Le gouvernement de la République démocratique du Congo a annoncé son accompagnement de la marche de l’opposition, reportée au 22 juillet prochain, tout en avertissant qu’aucun acte susceptible de troubler l’ordre public ou de porter « les germes de la subversion » ne sera toléré.
Cette position a été arrêtée à l’issue d’une réunion tenue dimanche à Kinshasa sous la présidence du vice-Premier ministre et ministre de l’Intérieur, Jacquemain Shabani.
La rencontre a réuni les responsables des services de sécurité, des renseignements ainsi que les autorités de la ville-province de Kinshasa afin d’évaluer les mesures à mettre en place pour assurer le bon déroulement de cette manifestation politique.
Selon les autorités, les échanges ont porté sur les dispositifs sécuritaires et organisationnels destinés à garantir le respect de la liberté de manifestation tout en préservant l’ordre public dans la capitale congolaise.

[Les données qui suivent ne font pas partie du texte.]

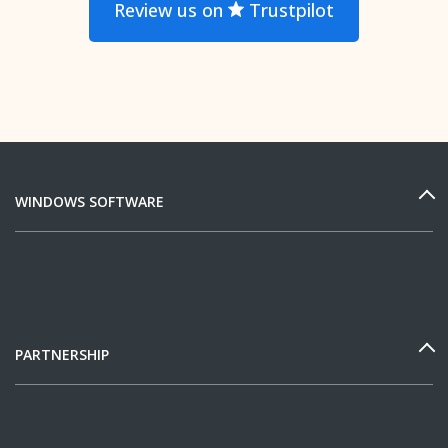
Review us on
Trustpilot
WINDOWS SOFTWARE
PARTNERSHIP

S’exprimant à l’issue de la réunion, le gouverneur de la ville de Kinshasa , a affirmé que les forces de défense et de sécurité seront mobilisées pour assurer la protection des participants et des citoyens durant cette marche.
« Les forces de défense et de sécurité veilleront à la quiétude de la capitale dans un esprit républicain et démocratique », a-t-il déclaré, soulignant la volonté des autorités de garantir un climat apaisé avant, pendant et après la manifestation.
Le gouvernement a toutefois insisté sur la nécessité pour les organisateurs et les participants de respecter le cadre légal en vigueur. Les autorités ont prévenu qu’elles resteraient vigilantes face à toute tentative de récupération de la manifestation à des fins de déstabilisation ou de trouble à l’ordre public.
Prévue initialement à une date antérieure, la marche de l’opposition a été reportée au 22 juillet. Cette mobilisation intervient dans un contexte politique marqué par des débats sur plusieurs questions nationales, notamment la gouvernance, la situation sécuritaire dans l’est du pays et les réformes institutionnelles.
Les autorités congolaises assurent vouloir concilier l’exercice des libertés publiques garanties par la Constitution et le maintien de la sécurité des personnes et de leurs biens dans la capitale.